In this respect, molecules with a large π-system and dipole
moment are advantageous. However, we report here that methyl salicyate
(MS) dyad-type molecules, synthesized by connection of two MSs via
a σ-bridge, are effective for forming stable aggregates with
collective optical properties. The self-association of MS-dyads occurs
in a CHCl3 solution at a high concentration of over 10–2 M, which is recognized by the appearance of an absorption
band (λmax = 464 nm) bathochromically shifted beyond
8300 cm–1 from the band in the dilute solution (λmax = 334 nm). Upon excitation of this band, an intense green
fluorescence is observed without aggregation-caused quenching.
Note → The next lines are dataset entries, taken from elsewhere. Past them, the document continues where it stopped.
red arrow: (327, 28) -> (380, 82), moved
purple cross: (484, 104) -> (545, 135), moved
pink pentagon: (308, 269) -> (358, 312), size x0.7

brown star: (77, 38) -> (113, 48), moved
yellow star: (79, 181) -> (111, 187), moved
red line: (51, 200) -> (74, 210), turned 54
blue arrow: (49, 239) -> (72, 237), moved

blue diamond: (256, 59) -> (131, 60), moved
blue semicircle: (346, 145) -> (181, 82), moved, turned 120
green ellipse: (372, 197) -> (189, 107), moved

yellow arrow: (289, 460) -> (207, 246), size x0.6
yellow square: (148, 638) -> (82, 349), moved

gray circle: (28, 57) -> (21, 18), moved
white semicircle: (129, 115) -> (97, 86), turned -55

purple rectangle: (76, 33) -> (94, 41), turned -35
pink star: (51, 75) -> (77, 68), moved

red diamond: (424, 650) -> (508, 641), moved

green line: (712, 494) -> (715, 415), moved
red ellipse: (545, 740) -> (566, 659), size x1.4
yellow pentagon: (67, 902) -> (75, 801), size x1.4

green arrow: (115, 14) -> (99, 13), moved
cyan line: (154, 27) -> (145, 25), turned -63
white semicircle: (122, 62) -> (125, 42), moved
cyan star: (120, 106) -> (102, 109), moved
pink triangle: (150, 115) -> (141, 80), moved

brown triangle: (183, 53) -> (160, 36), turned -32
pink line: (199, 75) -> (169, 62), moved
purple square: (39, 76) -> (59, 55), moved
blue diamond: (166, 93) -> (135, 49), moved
The
absorption and fluorescence bands, both of which have well-resolved
vibronic progressions, are in a near-mirror image relationship, yielding
a small Stokes shift of 600 cm–1. A reasonable explanation
for these characteristic optical properties is provided from theoretical
considerations on the aggregate model constructed based on the results
of single-crystal X-ray analysis. The 1H NMR measurements
suggest that unconnected MSs also form aggregates at high concentrations,
although the absorption measurements do not provide any evidence for
this. It is thus presumed that the connection of MSs stabilizes the
MS stacking structure of the aggregates, leading to the generation
of an excited state delocalized over multiple molecules.